• [REQUIREMENT] The copy should hold exactly the lines below from the one that contains "hotelgurukruparesidency@gmail.com" through the one that contains "Parent & Family Portal" and nothing else, so no pictures.

######

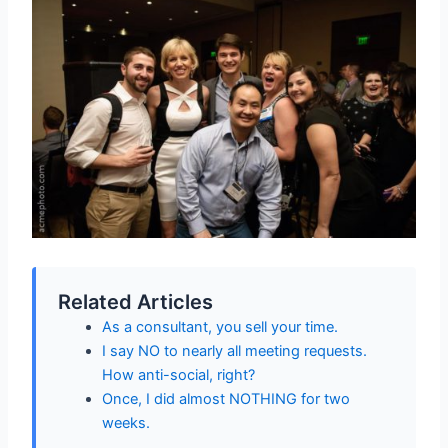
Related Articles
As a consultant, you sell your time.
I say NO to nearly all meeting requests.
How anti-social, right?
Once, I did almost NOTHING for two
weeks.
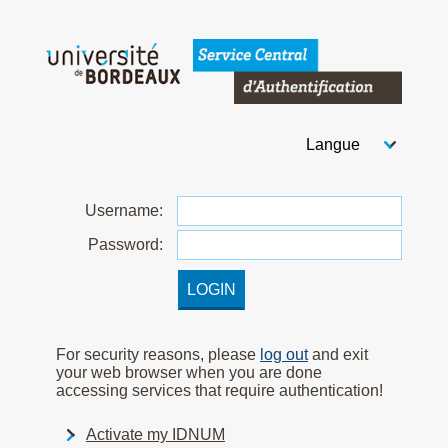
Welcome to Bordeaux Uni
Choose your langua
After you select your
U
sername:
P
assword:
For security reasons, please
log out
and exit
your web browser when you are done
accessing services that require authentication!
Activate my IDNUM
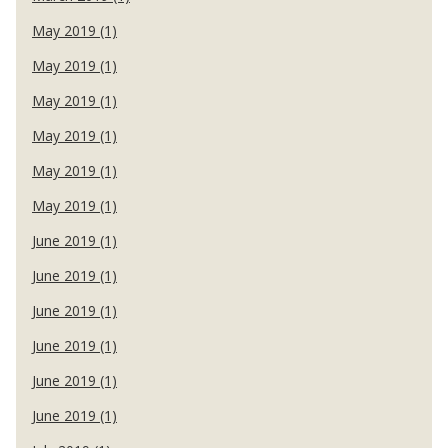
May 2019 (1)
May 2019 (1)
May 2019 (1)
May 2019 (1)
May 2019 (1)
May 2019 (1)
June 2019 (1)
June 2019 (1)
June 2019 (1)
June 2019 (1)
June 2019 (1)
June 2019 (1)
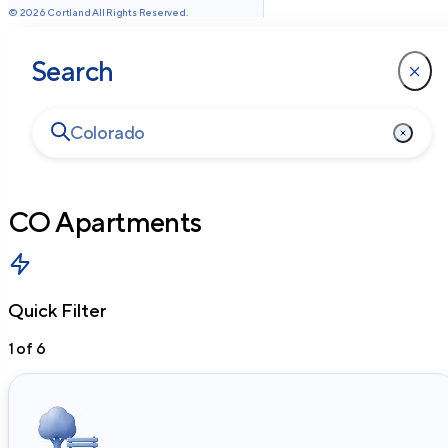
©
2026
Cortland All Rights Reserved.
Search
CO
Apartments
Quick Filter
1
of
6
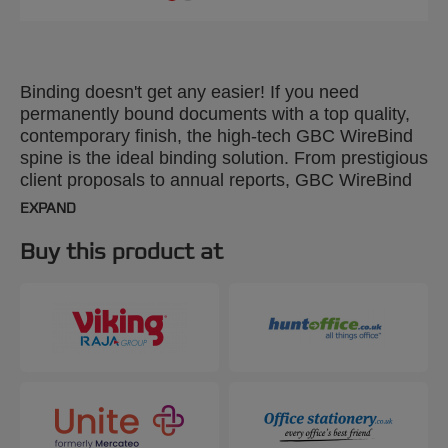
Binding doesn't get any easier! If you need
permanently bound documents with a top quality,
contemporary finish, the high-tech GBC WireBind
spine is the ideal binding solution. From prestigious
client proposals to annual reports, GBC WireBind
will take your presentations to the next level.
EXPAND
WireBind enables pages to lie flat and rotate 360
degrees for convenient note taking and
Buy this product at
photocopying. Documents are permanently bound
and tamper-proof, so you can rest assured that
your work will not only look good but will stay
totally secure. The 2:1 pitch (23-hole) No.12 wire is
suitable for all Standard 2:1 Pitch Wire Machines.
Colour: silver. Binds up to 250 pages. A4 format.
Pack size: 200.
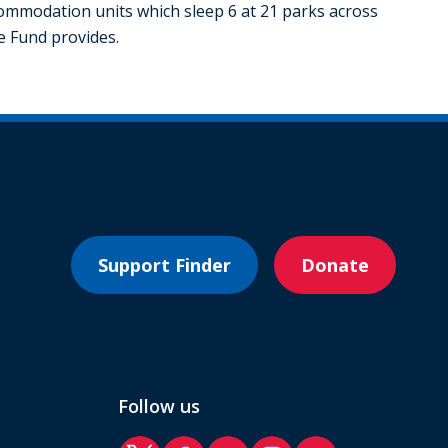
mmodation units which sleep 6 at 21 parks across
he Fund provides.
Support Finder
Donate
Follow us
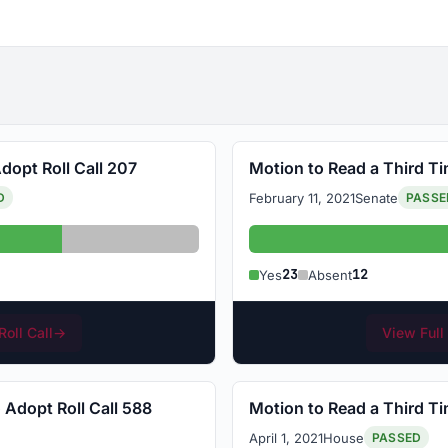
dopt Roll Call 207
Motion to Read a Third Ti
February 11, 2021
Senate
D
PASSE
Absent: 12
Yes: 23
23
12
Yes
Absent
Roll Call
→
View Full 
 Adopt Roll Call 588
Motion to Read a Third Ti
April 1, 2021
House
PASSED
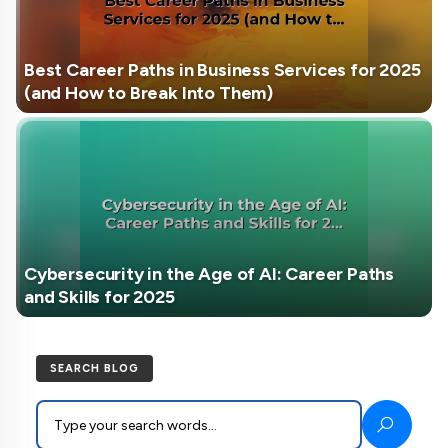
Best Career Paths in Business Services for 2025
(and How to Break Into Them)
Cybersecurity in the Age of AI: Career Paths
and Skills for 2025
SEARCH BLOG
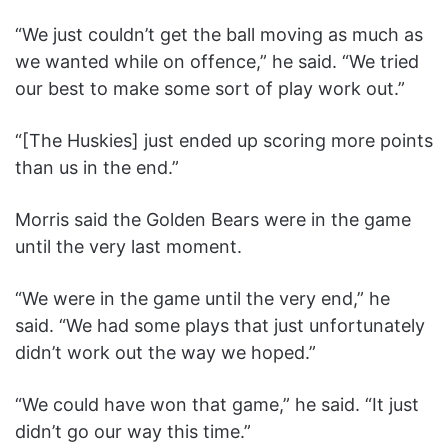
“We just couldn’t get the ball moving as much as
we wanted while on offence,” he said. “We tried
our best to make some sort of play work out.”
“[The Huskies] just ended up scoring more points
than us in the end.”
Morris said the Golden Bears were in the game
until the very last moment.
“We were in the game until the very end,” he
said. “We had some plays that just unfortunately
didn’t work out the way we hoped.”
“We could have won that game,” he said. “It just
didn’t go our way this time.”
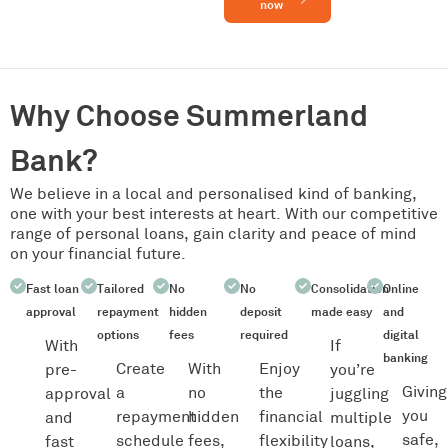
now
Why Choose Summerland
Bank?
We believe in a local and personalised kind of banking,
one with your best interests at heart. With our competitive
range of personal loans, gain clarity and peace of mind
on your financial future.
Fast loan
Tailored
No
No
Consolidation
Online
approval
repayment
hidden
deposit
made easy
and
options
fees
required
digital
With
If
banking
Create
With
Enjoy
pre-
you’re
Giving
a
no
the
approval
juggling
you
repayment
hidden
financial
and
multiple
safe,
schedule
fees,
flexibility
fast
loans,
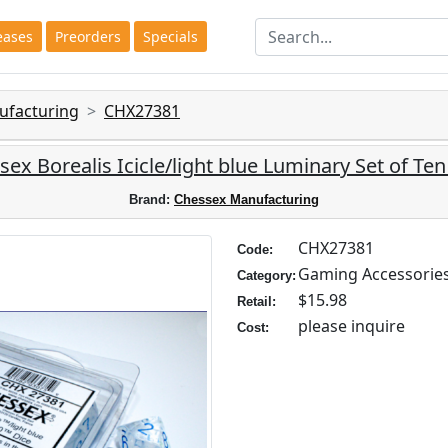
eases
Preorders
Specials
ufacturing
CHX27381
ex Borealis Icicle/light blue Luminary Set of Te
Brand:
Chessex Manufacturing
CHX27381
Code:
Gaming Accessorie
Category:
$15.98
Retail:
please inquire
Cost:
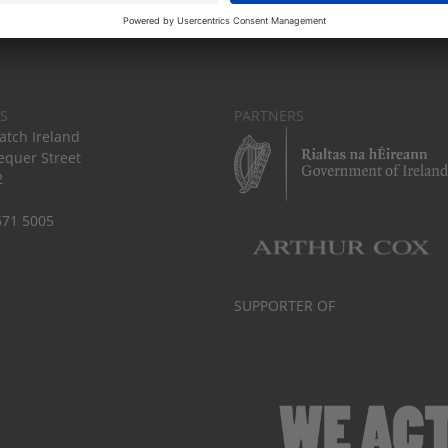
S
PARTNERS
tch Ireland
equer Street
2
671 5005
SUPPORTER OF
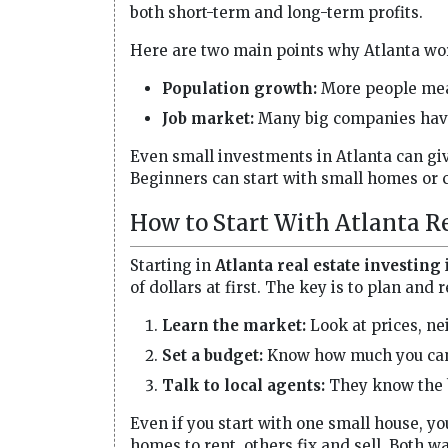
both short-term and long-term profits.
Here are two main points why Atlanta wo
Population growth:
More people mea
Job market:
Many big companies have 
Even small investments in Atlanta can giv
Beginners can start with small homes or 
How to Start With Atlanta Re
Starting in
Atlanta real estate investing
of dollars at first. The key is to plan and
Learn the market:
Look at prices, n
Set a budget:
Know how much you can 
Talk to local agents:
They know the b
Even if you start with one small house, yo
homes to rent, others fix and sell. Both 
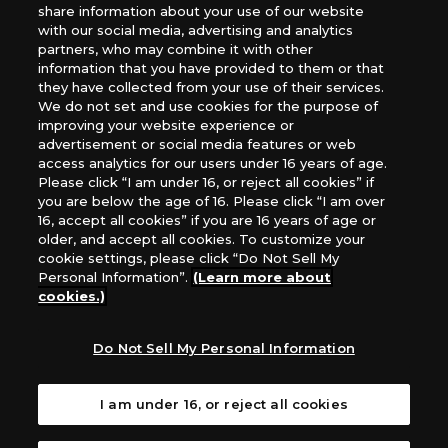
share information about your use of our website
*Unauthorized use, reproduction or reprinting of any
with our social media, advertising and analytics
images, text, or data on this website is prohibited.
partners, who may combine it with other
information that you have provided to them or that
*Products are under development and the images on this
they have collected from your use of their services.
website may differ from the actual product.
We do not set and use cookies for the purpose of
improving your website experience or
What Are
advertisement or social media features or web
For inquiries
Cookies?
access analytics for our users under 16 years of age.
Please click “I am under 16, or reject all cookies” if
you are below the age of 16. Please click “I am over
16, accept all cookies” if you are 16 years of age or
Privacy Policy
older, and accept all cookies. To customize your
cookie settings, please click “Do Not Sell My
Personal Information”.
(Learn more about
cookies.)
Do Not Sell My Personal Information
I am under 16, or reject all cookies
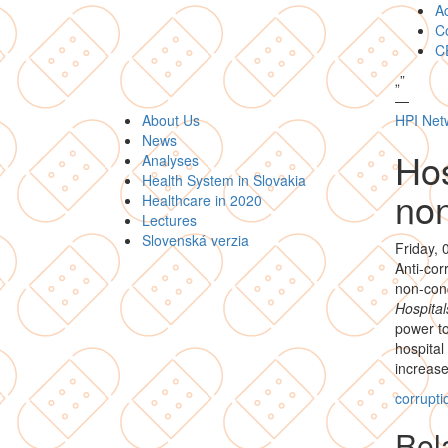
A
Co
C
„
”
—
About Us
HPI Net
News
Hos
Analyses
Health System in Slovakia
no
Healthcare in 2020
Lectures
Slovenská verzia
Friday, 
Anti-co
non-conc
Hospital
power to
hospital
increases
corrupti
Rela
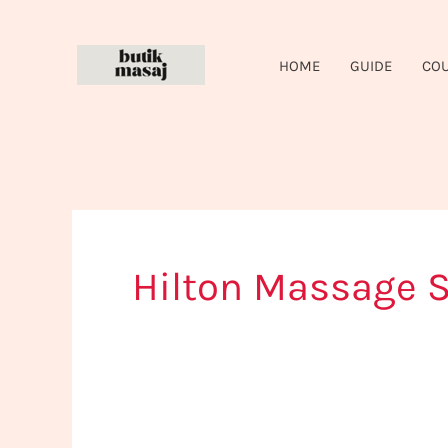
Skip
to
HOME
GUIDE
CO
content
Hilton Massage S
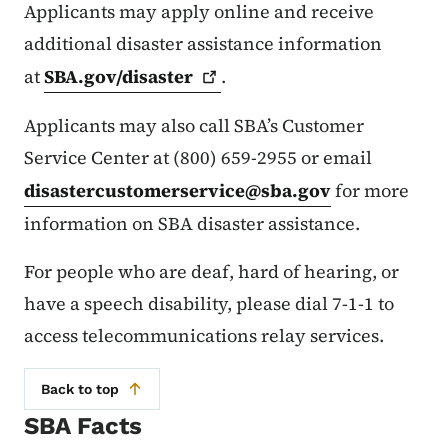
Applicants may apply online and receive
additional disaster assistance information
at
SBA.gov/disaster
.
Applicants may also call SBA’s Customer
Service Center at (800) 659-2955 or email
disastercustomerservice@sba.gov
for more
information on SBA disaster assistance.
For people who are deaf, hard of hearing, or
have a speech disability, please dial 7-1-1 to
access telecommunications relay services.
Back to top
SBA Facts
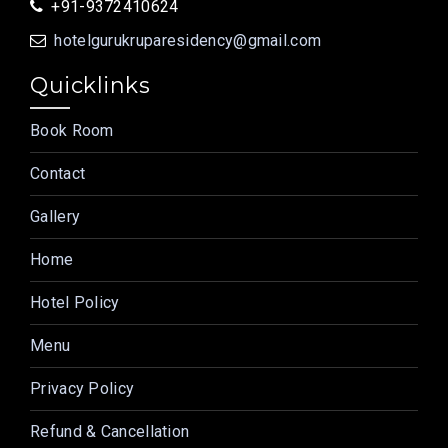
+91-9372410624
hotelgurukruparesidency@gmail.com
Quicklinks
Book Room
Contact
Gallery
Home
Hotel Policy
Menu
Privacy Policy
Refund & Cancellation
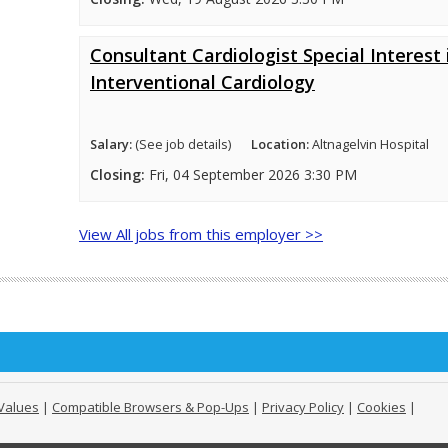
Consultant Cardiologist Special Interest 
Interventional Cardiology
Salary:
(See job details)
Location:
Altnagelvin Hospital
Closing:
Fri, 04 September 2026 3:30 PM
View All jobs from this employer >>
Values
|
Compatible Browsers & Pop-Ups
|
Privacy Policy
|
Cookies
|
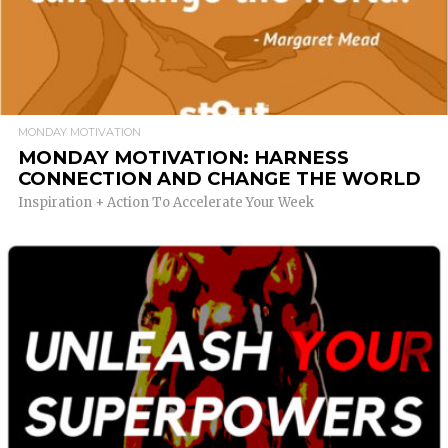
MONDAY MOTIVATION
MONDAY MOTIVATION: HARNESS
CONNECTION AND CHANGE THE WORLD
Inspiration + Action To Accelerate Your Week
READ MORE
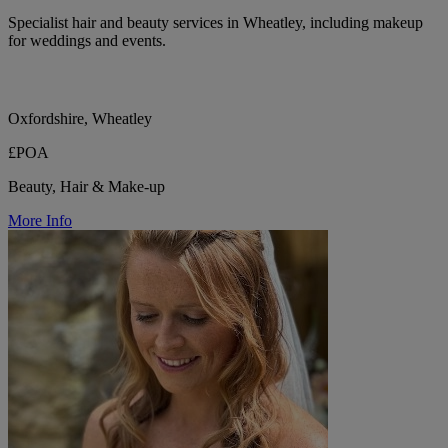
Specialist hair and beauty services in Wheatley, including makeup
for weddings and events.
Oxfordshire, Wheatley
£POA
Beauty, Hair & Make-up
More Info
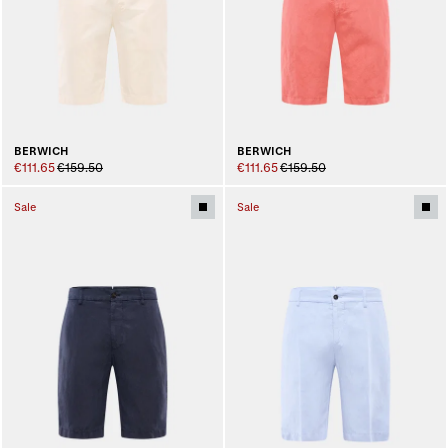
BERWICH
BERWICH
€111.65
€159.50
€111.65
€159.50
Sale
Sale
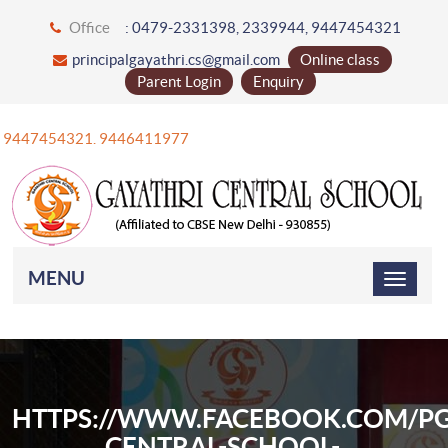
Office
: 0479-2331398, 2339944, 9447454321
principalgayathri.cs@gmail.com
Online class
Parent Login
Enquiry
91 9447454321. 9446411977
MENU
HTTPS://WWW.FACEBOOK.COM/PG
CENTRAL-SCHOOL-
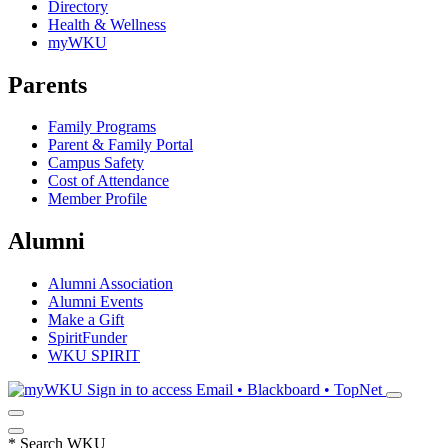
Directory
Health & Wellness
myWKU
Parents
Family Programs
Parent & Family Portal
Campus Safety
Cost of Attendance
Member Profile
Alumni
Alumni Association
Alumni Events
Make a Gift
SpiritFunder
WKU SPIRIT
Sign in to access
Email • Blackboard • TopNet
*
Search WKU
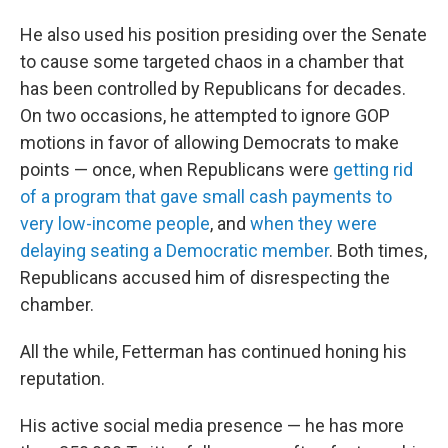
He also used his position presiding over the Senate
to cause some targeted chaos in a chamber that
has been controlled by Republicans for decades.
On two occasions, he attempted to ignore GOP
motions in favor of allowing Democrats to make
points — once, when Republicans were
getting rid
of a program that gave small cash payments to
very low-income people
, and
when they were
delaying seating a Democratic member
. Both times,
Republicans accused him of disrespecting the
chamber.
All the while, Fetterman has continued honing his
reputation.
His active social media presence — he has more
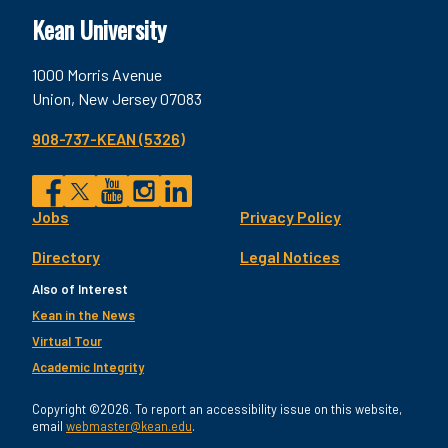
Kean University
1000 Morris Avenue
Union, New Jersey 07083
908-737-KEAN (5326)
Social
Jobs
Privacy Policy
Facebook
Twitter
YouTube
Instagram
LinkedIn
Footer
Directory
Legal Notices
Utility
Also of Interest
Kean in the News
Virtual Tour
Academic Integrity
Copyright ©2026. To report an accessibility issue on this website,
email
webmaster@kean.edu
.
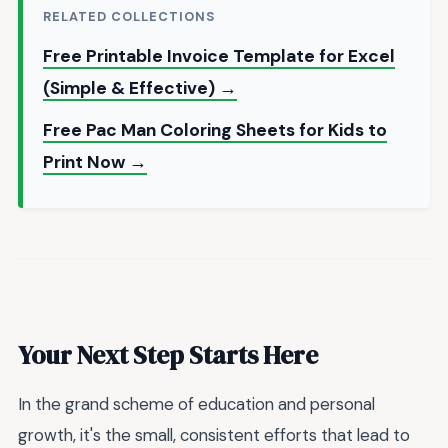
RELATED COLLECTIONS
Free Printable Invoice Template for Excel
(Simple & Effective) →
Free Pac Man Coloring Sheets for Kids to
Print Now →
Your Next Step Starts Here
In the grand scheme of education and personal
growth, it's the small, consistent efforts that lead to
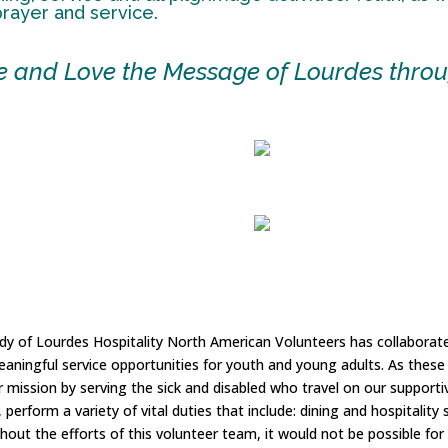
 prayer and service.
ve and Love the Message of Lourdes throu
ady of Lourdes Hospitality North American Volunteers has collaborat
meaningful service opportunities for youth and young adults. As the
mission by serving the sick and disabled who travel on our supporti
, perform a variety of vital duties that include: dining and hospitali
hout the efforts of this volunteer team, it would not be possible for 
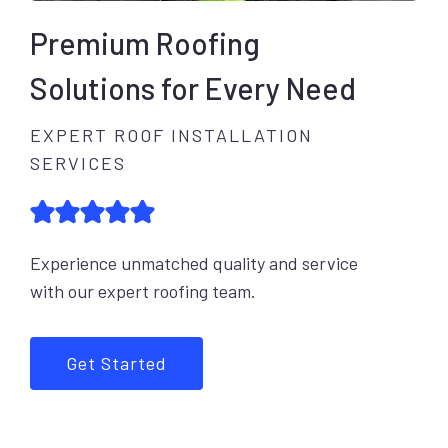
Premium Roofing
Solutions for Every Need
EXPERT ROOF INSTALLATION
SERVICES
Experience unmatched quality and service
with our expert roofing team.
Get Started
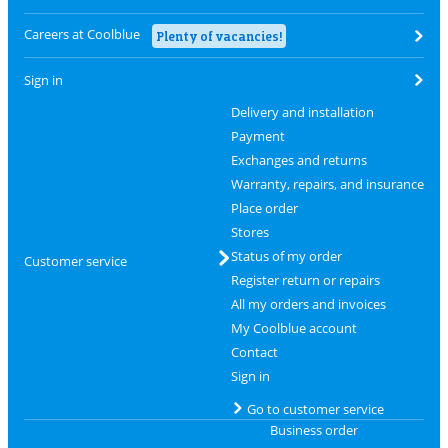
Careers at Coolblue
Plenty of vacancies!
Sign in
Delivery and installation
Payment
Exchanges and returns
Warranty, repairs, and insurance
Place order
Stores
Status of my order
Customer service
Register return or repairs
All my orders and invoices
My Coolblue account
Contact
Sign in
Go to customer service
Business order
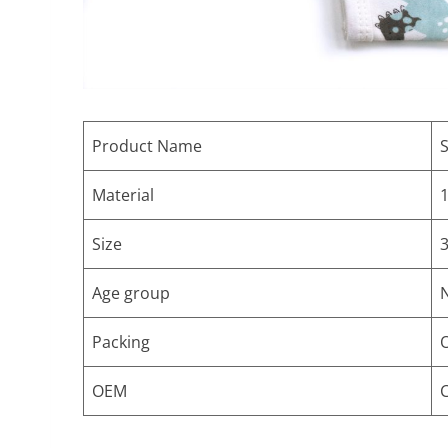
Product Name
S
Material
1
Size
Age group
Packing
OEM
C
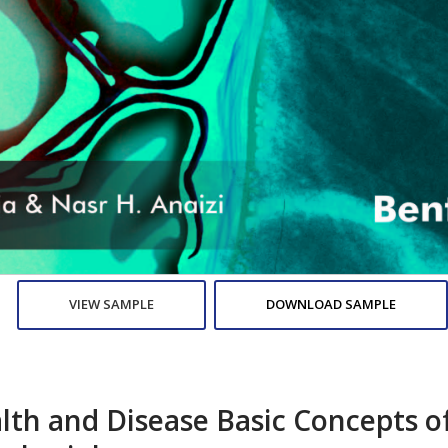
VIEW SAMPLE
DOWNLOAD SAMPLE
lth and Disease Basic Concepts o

######

• [SOLVED PROBLEM]
hotelgurukruparesidency@gmail.com
Quicklinks
Book Room
Contact
Gallery
Home
Hotel Policy
Menu
Privacy Policy
Refund & Cancellation
Consultant Cardiologist Special Interest 
Interventional Cardiology
Salary:
(See job details)
Location:
Altnagelvin Hospital
Closing:
Fri, 04 September 2026 3:30 PM
View All jobs from this employer >>
Values
|
Compatible Browsers & Pop-Ups
|
Privacy Policy
|
Cookies
|
MONDAY MOTIVATION
MONDAY MOTIVATION: HARNESS
CONNECTION AND CHANGE THE WORLD
Inspiration + Action To Accelerate Your Week
READ MORE
Specialist hair and beauty services in Wheatley, including makeup
for weddings and events.
Oxfordshire, Wheatley
£POA
Beauty, Hair & Make-up
More Info
BERWICH
BERWICH
€111.65
€159.50
€111.65
€159.50
Sale
Sale
Office
: 0479-2331398, 2339944, 9447454321
principalgayathri.cs@gmail.com
Online class
Parent Login
Enquiry
91 9447454321. 9446411977
MENU
HTTPS://WWW.FACEBOOK.COM/PG
CENTRAL-SCHOOL-
Directory
Health & Wellness
myWKU
Parents
Family Programs
Parent & Family Portal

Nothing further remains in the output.